Avec Hadopi 1, la haute autorité pouvait ordonner une coupure de l’accès des internautes suspectés de partage.
Cela pose plusieurs questions, en premier lieu celle liée aux libertés pointées par le Conseil constitutionnel. Celui-ci a confirmé que la « liberté de communication et d’expression, énoncée à l’article 11 de la Déclaration des droits de l’Homme et du citoyen de 1789 » impose la liberté d’accéder aux services de communication en ligne. En conséquence, la privation de cette liberté ne peut être prononcée par une autre autorité que celle d’un juge. La haute autorité ne pourra donc pas ordonner la suspension de l’abonnement.

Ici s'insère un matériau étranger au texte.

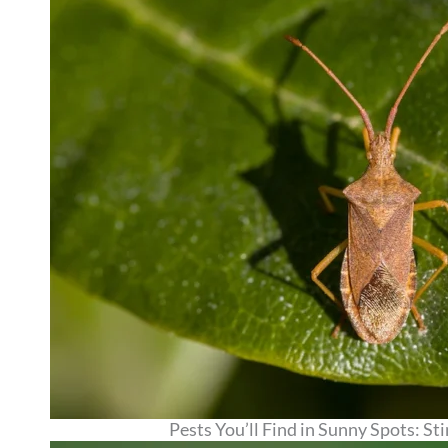
Pests You’ll Find in Sunny Spots: S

Par ailleurs, et là aussi nous le rejoignons, le Conseil constitutionnel a indiqué que la loi Hadopi 1 méconnaissait le principe de présomption d’innocence. La loi prévoyait en effet la privation de son abonnement pour le seul titulaire d’une ligne, sans savoir si c’était bien lui qui était responsable des téléchargements incriminés. Hadopi 2, même expurgé de ces dispositifs, continue à faire débat.
Pour le SE-Unsa, d’autres voies que le contrôle aveugle et la répression sont possibles. Certains préconisent, par exemple, la licence globale. Celle-ci permettrait, en effet, de garantir la liberté, désormais « fondamentale », de communication et de partage, tout en créant un fond pour les auteurs pour encourager la création.